Zehra Çilingiroğlu; annesi Hülya Avşar Ayvalık'tayken, Sess Bar'da bir arkadaşının doğum günü partisine katılmış. Mekan çıkışı sabah saat 05.00'te gazetecilere yakalanmış. Bu haber neden bu kadar çok gündemde tutuldu anlamış değilim. Gençler arada böyle yaramazlıklar yaparlar; çok üstünde durulacak bir hadise değil.
Beni asıl ilgilendiren Kaya Çilingiroğlu'nun yaptığı şu açıklama: "Hülya, Avyalık'a gitti. Zehra evde kaldı. Nasılsa evde çalışan kadın var diye 'Tamam' dedim. Aradım 'Evdeyim' dedi. Gece saat 24.00'de dışarıya çıksa nereden bilirim. Annesi yokken artık bende kalacak, bitti o iş! Sabah 05.00'te dışarıda ne işi var! Zehra, Reina'ya gidince mekanın işletmecisi arayıp 'Zehra burada, ne yapalım?' diye sormuştu. 'Sakın içeriye almayın' demiştim. Sess Bar'ın da araması gerekirdi. 17 yaşındaki kızın orada ne işi var!
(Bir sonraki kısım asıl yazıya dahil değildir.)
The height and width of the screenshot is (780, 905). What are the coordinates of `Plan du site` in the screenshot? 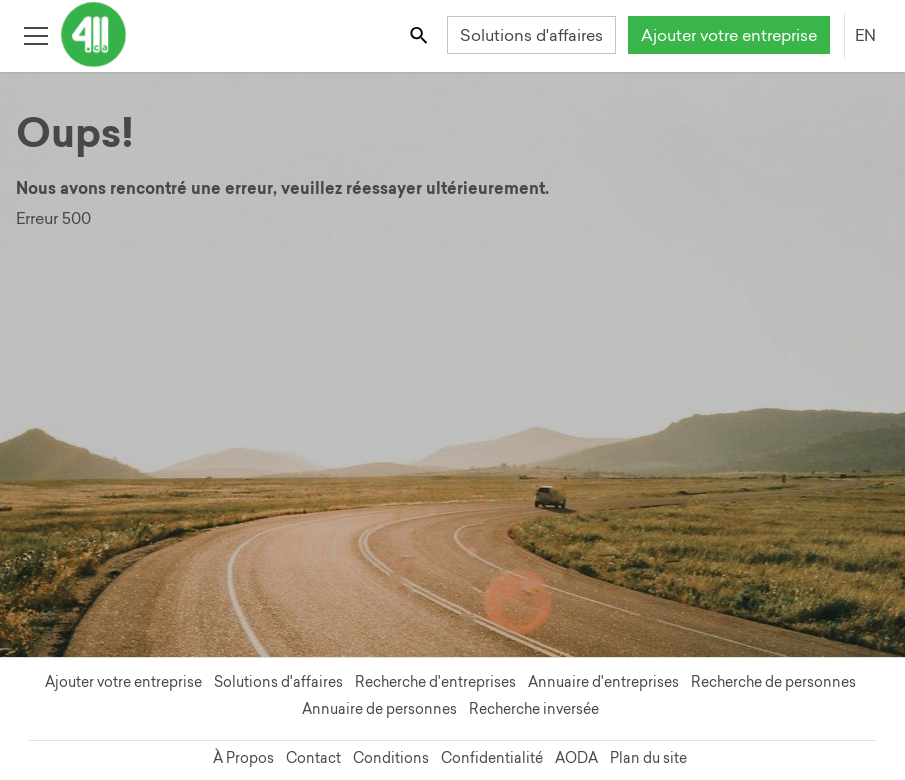 It's located at (648, 758). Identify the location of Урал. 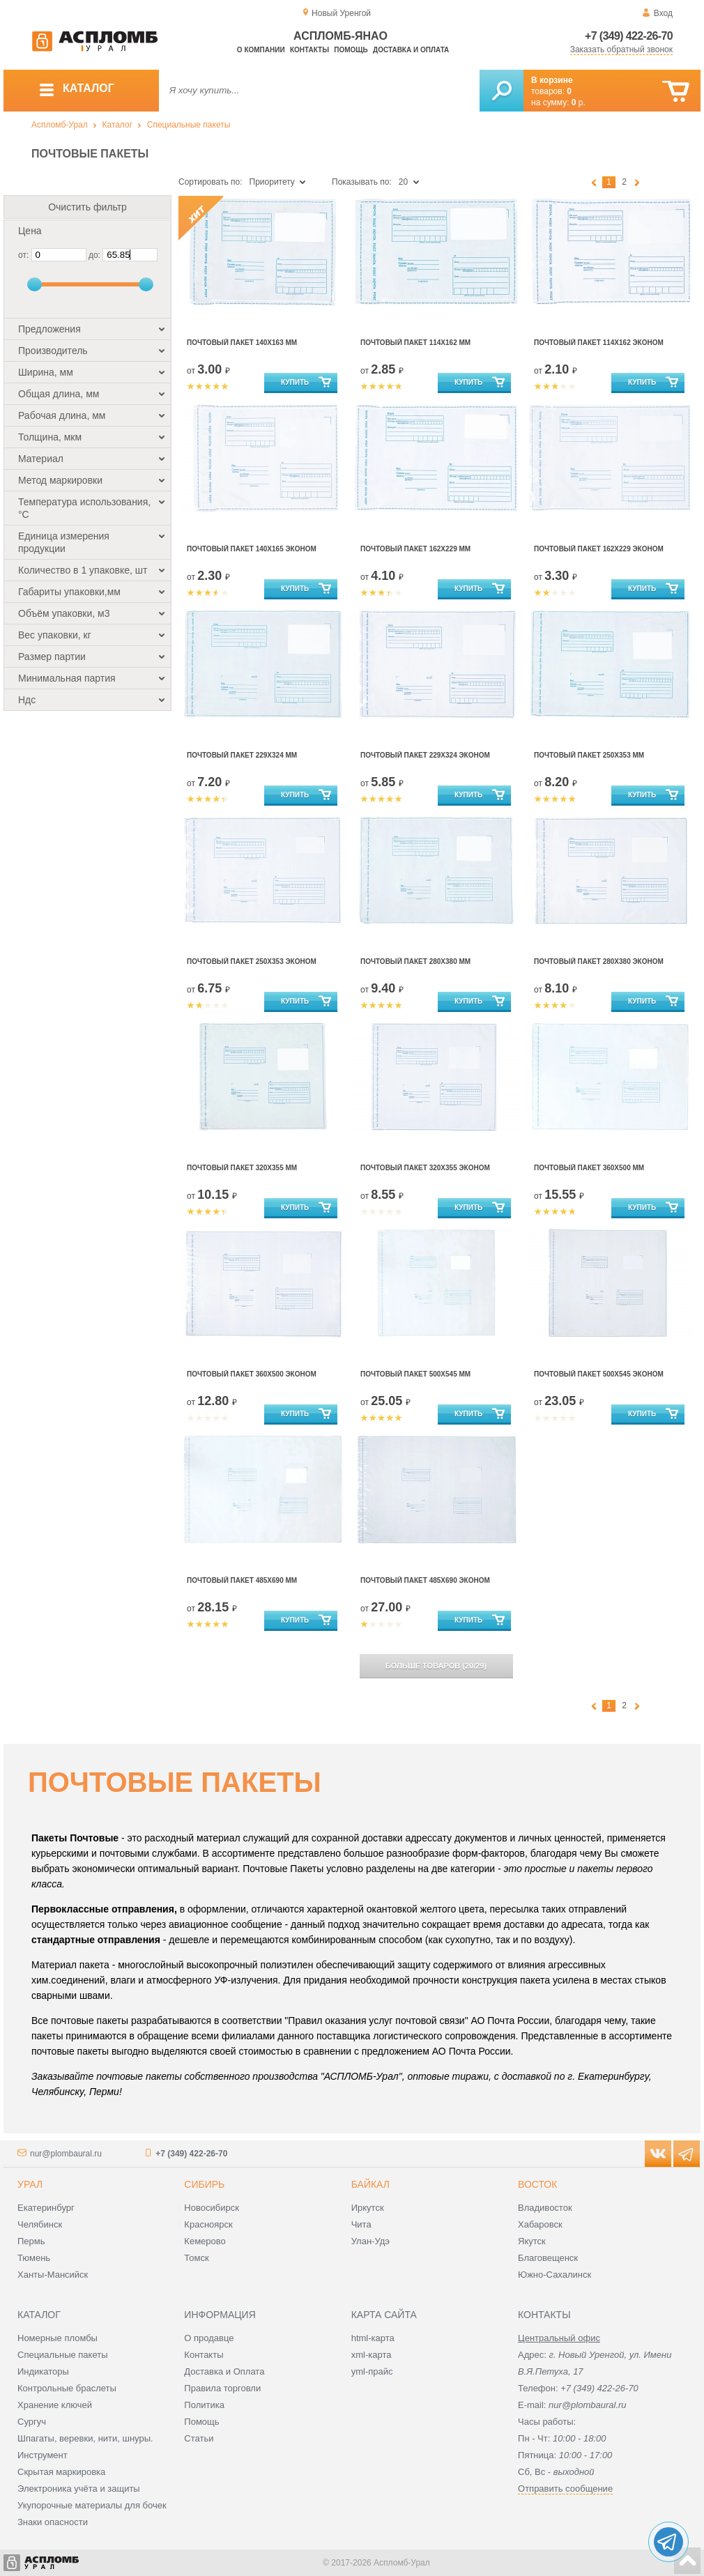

Hülya da evde çalışan kadınla yolları ayıracak, bize haber vermesi gerekirdi."
Bravo, Kaya Bey tereyağından kıl çeker gibi bütün sorumluluğu başkalarına atmış. Bu arada Zehra'nın her gittiği bar 'Kaya Bey kızınız burada' diye aramak zorunda mı? Peki, evde çalışan kadının suçu ne? Her şeyi size anlatacak bir ispiyoncu olmaması mı? Arada olur böyle kaçamaklar; hizmetçiler, dadılar genç kızların sırlarını hep tutarlar. Bu olay yüzünden işinden kovulacak olması çok üzücü. Umarım Hülya Hanım, Kaya Bey'i dinlemez.